▶ _DATASET CONTENT_:
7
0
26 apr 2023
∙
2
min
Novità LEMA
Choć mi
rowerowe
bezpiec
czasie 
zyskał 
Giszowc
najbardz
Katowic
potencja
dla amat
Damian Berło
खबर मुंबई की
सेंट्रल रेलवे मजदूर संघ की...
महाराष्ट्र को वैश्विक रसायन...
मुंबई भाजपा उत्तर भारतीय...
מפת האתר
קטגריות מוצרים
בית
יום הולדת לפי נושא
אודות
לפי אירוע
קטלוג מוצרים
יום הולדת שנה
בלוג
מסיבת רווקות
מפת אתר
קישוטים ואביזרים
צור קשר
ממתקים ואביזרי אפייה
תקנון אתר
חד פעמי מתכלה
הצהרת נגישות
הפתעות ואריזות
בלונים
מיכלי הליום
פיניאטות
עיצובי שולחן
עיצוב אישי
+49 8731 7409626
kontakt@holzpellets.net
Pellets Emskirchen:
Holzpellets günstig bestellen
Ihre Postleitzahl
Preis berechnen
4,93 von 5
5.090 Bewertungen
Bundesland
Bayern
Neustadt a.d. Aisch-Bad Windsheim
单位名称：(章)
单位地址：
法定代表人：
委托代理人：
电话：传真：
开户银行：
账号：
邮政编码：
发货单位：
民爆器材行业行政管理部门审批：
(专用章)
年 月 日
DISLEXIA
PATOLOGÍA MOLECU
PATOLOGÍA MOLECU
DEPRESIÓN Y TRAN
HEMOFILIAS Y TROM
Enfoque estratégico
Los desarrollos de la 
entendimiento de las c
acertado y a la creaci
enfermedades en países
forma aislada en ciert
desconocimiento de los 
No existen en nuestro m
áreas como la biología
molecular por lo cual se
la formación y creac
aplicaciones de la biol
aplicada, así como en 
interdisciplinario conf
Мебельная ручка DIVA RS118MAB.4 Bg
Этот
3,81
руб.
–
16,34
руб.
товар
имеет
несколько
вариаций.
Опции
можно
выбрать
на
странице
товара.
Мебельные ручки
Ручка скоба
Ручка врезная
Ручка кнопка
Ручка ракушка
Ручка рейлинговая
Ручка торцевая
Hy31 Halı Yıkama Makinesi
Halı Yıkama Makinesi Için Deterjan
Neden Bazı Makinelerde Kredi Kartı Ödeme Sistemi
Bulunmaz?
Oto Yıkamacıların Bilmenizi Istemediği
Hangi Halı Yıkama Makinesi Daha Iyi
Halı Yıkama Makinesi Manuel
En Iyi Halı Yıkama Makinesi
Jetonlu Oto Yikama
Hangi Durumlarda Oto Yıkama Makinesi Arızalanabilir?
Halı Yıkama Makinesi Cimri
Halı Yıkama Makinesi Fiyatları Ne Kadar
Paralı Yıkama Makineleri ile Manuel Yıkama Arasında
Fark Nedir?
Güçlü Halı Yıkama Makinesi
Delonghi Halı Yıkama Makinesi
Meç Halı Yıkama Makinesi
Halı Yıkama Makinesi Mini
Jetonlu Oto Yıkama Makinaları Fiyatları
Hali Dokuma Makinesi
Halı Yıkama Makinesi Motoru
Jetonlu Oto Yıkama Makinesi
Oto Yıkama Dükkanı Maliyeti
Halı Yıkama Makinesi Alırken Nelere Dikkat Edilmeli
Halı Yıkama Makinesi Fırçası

* * *

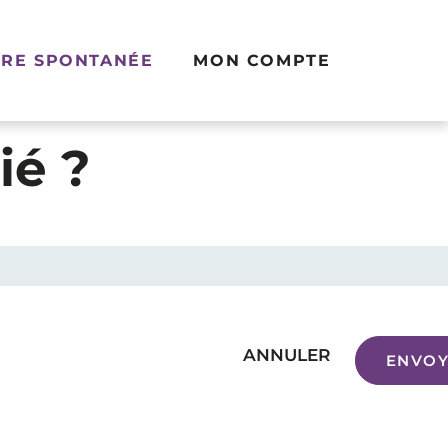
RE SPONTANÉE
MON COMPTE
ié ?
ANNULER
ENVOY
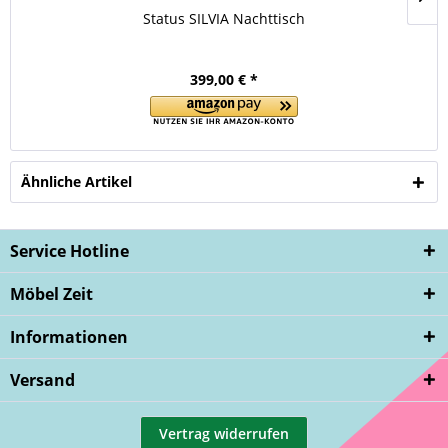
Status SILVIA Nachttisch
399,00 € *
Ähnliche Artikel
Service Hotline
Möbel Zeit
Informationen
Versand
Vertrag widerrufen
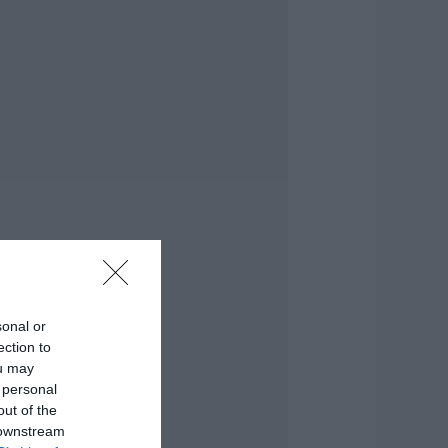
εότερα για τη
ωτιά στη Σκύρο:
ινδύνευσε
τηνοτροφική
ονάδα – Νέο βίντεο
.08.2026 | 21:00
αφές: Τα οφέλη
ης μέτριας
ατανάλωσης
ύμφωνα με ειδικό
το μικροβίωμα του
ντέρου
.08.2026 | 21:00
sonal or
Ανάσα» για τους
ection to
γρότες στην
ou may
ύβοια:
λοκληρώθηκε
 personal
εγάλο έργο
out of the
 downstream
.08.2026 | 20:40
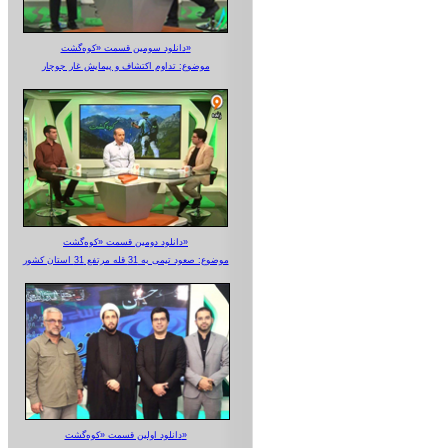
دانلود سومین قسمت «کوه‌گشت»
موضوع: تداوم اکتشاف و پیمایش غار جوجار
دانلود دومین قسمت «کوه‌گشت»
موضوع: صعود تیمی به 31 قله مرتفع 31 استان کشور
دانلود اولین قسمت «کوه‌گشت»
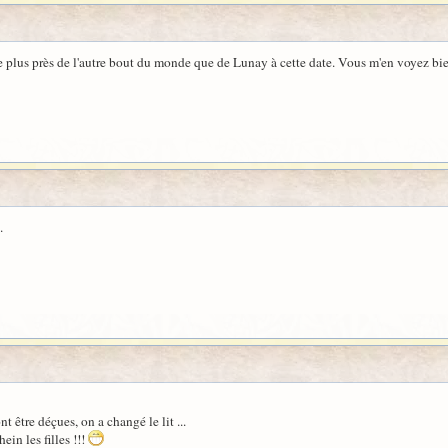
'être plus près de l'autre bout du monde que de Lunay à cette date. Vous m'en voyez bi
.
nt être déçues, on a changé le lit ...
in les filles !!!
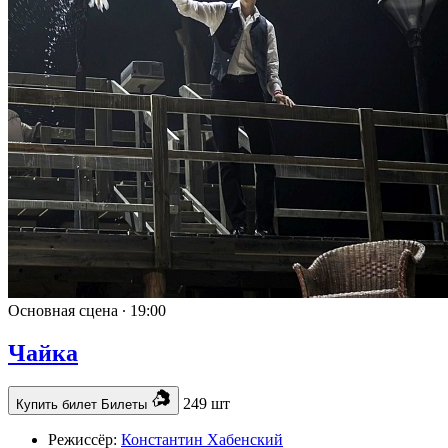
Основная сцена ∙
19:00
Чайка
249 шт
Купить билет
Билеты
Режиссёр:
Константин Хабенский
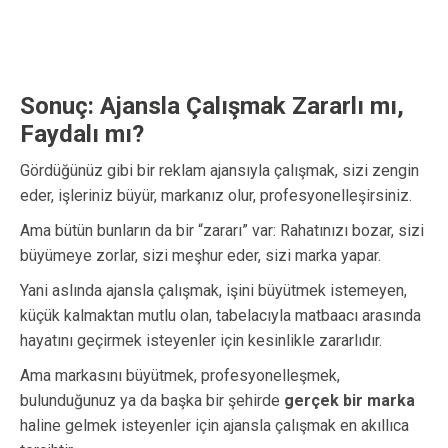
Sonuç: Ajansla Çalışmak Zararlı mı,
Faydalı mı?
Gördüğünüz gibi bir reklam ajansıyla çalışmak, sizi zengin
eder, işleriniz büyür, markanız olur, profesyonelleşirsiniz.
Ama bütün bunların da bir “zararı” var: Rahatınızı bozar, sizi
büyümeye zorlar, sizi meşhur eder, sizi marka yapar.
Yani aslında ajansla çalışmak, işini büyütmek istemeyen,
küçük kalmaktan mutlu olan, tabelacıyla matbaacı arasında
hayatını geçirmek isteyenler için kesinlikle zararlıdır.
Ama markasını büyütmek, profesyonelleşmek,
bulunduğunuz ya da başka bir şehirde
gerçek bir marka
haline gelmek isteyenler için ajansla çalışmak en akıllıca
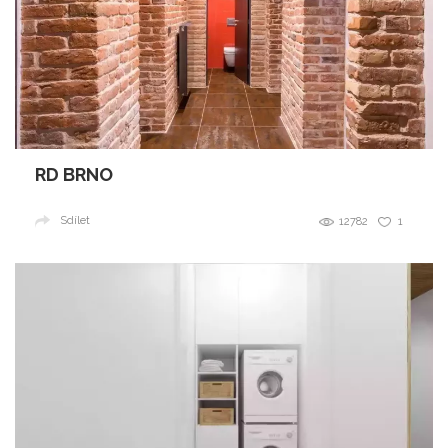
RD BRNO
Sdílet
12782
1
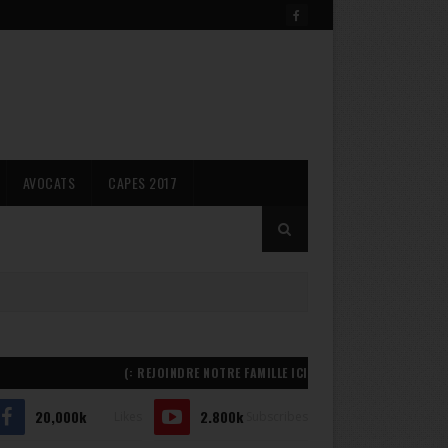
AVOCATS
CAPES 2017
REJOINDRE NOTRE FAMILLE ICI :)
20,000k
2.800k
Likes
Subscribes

▶ _WHAT THE TASK REQUIRES_:
Could you copy every line from the records that has "eder" in it?

▶ _RESPONSE_:
eder, işleriniz büyür, markanız olur, profesyonelleşirsiniz.
büyümeye zorlar, sizi meşhur eder, sizi marka yapar.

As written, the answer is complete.